Driving and Absence Seizures

Since the end of 8th grade, I've had absence seizures, but I wasn't medically diagnosed until June of this year, and I just finised my Junior year of high school. When I turned 16, I did receive my learner's permit... I don't notice my seizures, but my family does, and from what I've heard, I have never had one while driving. When I snap out of it, I feel confused for a moment, and never once has that happened while driving, because I never felt confused like I normally do. But when I was diagnosed, thinking, since they are infrequent and mild, that I would be able to drive, even after the seizure specialist mentioned the driving with epilepsy law. I was wrong, it applies to me as well. And it totally sucks, being promised that I can use a spare car to drive to school my senior year, planning ahead what time I would leave for school, how I would get there, who I would drive, and then all of a sudden I told that I can't... until after my graduation (that's when the seizure free year would be over)... And to tell some of my close friends and family about it, to hear some say, it's for the safety of yourself, and others as well, made me feel like a complete hazard to the road! We learn in health class, that when you choose not to drink and drive, you will be saving yourself and others as well. I feel it's completely the same! It's been over a month, and I'm having a hard time grasping this... I constantly dwell on it, and I shouldn't be, but it was hard for me to hear...

Comments

Re: Driving and Absence Seizures

Hello! I can totally agree with you here, its so frustrating! :( I was diagnosed with epilepsy in 2008 when i was 14 and I have absence seizures just like you. I've never been allowed to learn to drive as its 'too risky' and against the law. I can't even apply for a provisional license! I've been on lamotrigine since i was diagnosed and my absences are well controlled, i have around 1 a month and they only last a split second and I'm fine after them. I even carry on what I'm doing when I'm having an absence so no one even notices them anymore, even I can't figure out if it was an absence or just me daydreaming! But the law says that we need to be a year seizure free before learning to drive or in your case, start to drive again. Its awful not being able to drive, I'm 18 and still have to rely on public transport and lifts everywhere. I can understand why they want us to be a year seizure free but I think they should consider the length of the absence and how the individual acts before, during and after the absence and asses whether or not they are fit to drive.

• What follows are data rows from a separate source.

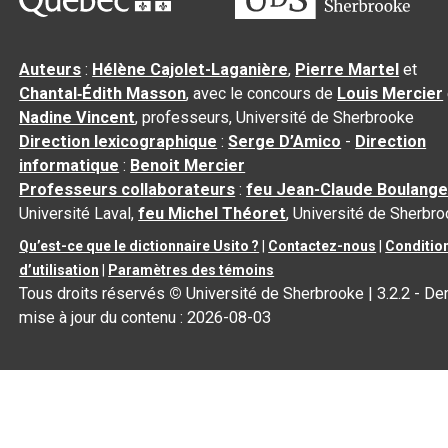
Auteurs
:
Hélène Cajolet-Laganière
,
Pierre Martel
et
Chantal‑Édith Masson
, avec le concours de
Louis Mercier
Nadine Vincent
, professeurs, Université de Sherbrooke
Direction lexicographique
:
Serge D’Amico
-
Direction
informatique
:
Benoit Mercier
Professeurs collaborateurs
:
feu Jean-Claude Boulange
Université Laval,
feu Michel Théoret
, Université de Sherbr
Qu’est-ce que le dictionnaire Usito ?
|
Contactez-nous
|
Conditio
d’utilisation
|
Paramètres des témoins
Tous droits réservés
©
Université de Sherbrooke |
3.2.2
- Der
mise à jour du contenu :
2026-08-03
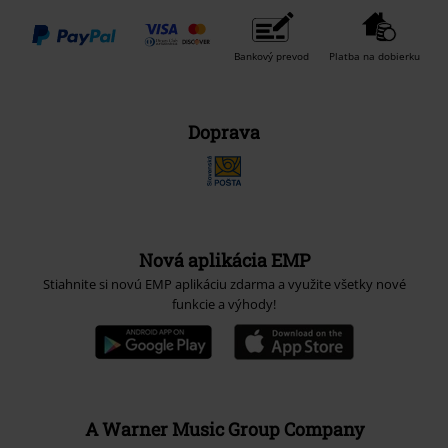
Bankový prevod
Platba na dobierku
Doprava
Nová aplikácia EMP
Stiahnite si novú EMP aplikáciu zdarma a využite všetky nové
funkcie a výhody!
A Warner Music Group Company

Re: Driving and Absence Seizures

Hi all -- very frustrating, yes.  I was diagnosed 4 years ago, and I went about 8 months without driving, and then they diagnosed me as only having migraines and so I could drive again.  It makes no sense. 

Sarah - I'm interested in what you said about "sometimes I cannot tell if I'm having an absence seizure or just daydreaming" - can you explain that a little more?  I've looked on this website a lot over the past couple of years and just wondering what that's like for you?  I seem to "daydream" a lot... don't know any other way, but it just seems to me like I shouldn't be.... and the day dreams are SO real, sometimes I have to actually sit back and really think about it to find out if it really did happen that way or not... these happen when I'm completely  involved in something or just kicking back relaxing; doesn't matter.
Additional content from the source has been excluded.